In fact, this was the basis for the Aquaman TV show that spun off of Smallville.  Or, that WOULD have spun off of Smallville if it had been even remotely interesting, but it wasn’t so it didn’t.  When I first read about this, I had a number of things to say, but I think the best part was this:

…if you look in the spoilers section, it mentions that in the show that water will fuel his powers–even exposure to a little water.  This is the kicker, here’s the words they use, “so that there can be some stories that take place on land.”

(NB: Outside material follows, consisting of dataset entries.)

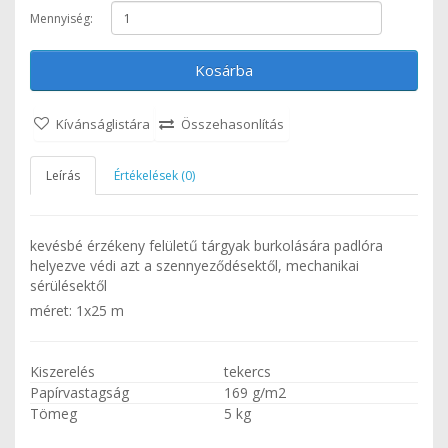
Mennyiség:
Kosárba
Kívánságlistára
Összehasonlítás
Leírás
Értékelések (0)
kevésbé érzékeny felületű tárgyak burkolására padlóra
helyezve védi azt a szennyeződésektől, mechanikai
sérülésektől
méret: 1x25 m
Kiszerelés
tekercs
Papírvastagság
169 g/m2
Tömeg
5 kg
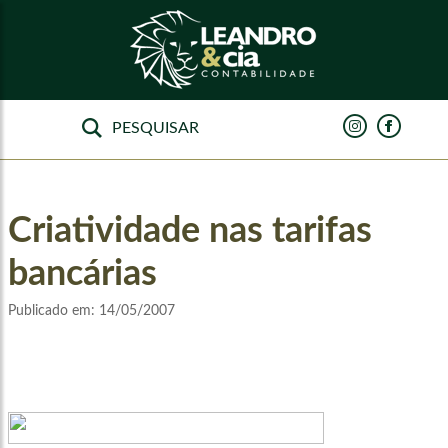
Criatividade nas tarifas
bancárias
Publicado em:
14/05/2007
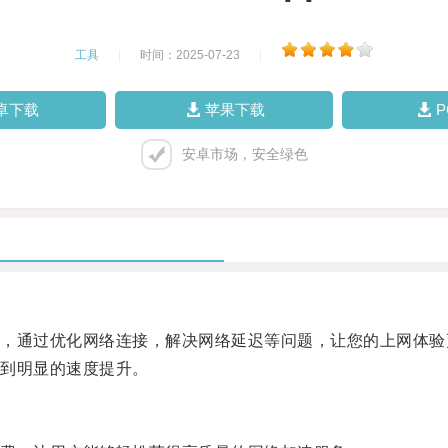
工具
|
时间：2025-07-23
|
卓下载
苹果下载
安卓市场，安全绿色
通过优化网络连接，解决网络延迟等问题，让您的上网体验
到明显的速度提升。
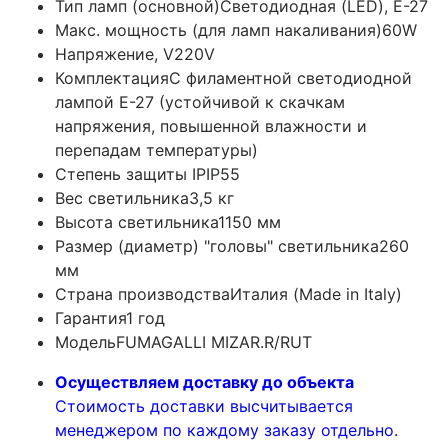
Тип ламп (основной)
Светодиодная (LED), Е-27
Макс. мощность (для ламп накаливания)
60W
Напряжение, V
220V
Комплектация
С филаментной светодиодной
лампой E-27 (устойчивой к скачкам
напряжения, повышенной влажности и
перепадам температуры)
Степень защиты IP
IP55
Вес светильника
3,5 кг
Высота светильника
1150 мм
Размер (диаметр) "головы" светильника
260
мм
Страна производства
Италия (Made in Italy)
Гарантия
1 год
Модель
FUMAGALLI MIZAR.R/RUT
Осуществляем доставку до объекта
Стоимость доставки высчитывается
менеджером по каждому заказу отдельно.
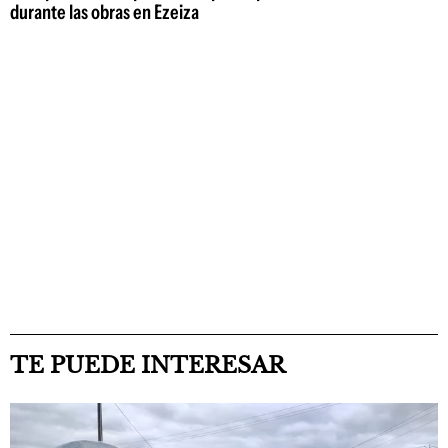
durante las obras en Ezeiza
TE PUEDE INTERESAR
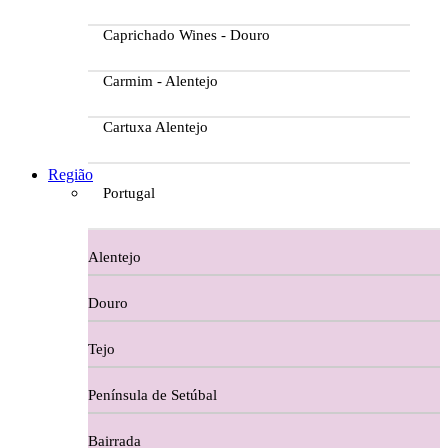
Caprichado Wines - Douro
Carmim - Alentejo
Cartuxa Alentejo
Casa da Passarella
Região
Portugal
Casa do Barroso
Alentejo
Casa Dos Migueis Douro
Douro
Casa Relvas Alentejo
Tejo
Caves de São João - Bairrada
Península de Setúbal
Charcutaria
Bairrada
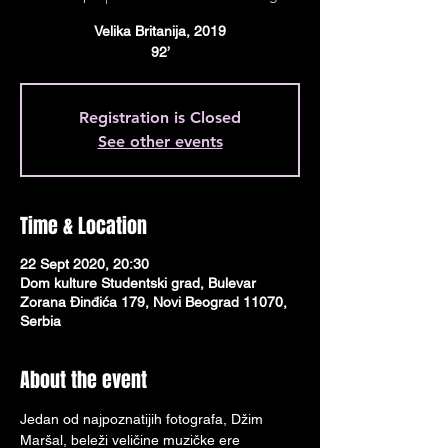
Velika Britanija, 2019
92’
Registration is Closed
See other events
Time & Location
22 Sept 2020, 20:30
Dom kulture Studentski grad, Bulevar
Zorana Đinđića 179, Novi Beograd 11070,
Serbia
About the event
Jedan od najpoznatijih fotografa, Džim 
Maršal, beleži veličine muzičke ere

See that?  Those WB guys.  Always thinking.  In the TV show that they’re making, SOME OF THE STORIES WILL TAKE PLACE ON LAND.  Some.  Some of the stories.  That’s supposed to be a plus.  Like if I were sitting back, making a tally of all the things that were good about the show, and all the things that were bad, I’m going to see the fact that NOT EVERYTHING on the show happens UNDERWATER, and I’m going to check that off in the “Good” category.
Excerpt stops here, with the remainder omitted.